Not only is local food healthier, better for the environment and just plain old delicious, but it also helps stimulate the local economy and keep income cycling through our own community.

“That money is going directly from a local pocket to a local pocket – it’s not going to a big corporation, it’s not leaving the area,” Pikarsky said. “There’s a multiplier effect to that. So in many ways, it really helps the area and the local economy to thrive and it keeps farmers going.”

New to GrowFest is a Chopped-esque cook-off challenge that will take place on Sunday. Five chefs will each receive a mystery box of seasonal (and of course local) ingredients to use in creative dishes to be evaluated by a team of three judges.

Each year, GrowFest selects a beneficiary that shares their goal of furthering knowledge of local agriculture. This year’s selection is the Redland Farm Life Culinary Center, a project that’s currently in the works to become a hub for information and access to locally-grown ingredients, teaching students about our very own tropical crops.

The historic Redland Farm Life School will celebrate its 100th year in 2016, and the opening of its culinary center is highly anticipated.

“[The building] is basically an empty shell waiting for this project to happen,” Pikarsky said.

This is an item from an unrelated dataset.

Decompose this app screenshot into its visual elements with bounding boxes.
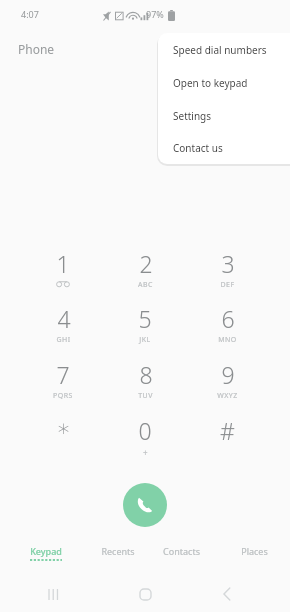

Delicious bites, artistic exhibits and even musical performances will spice up the weekend, but while you dance to bluegrass tunes and indulge in local flavors, you’ll also learn new things about what’s growing right in our own backyard.

“We’re trying to raise awareness for the food that grows here,” Pikarsky said. “Everything from putting that first seed in the ground, to then what the heck you can do with it … all the strange stuff we grow here that people don’t know about.”

GrowFest 2015
Saturday, October 17, and Sunday, October 18, at Fruit & Spice Park, 24801 SW 187th Ave., Homestead. Tickets are $8, children under 12 free; redlandgrowfest.com.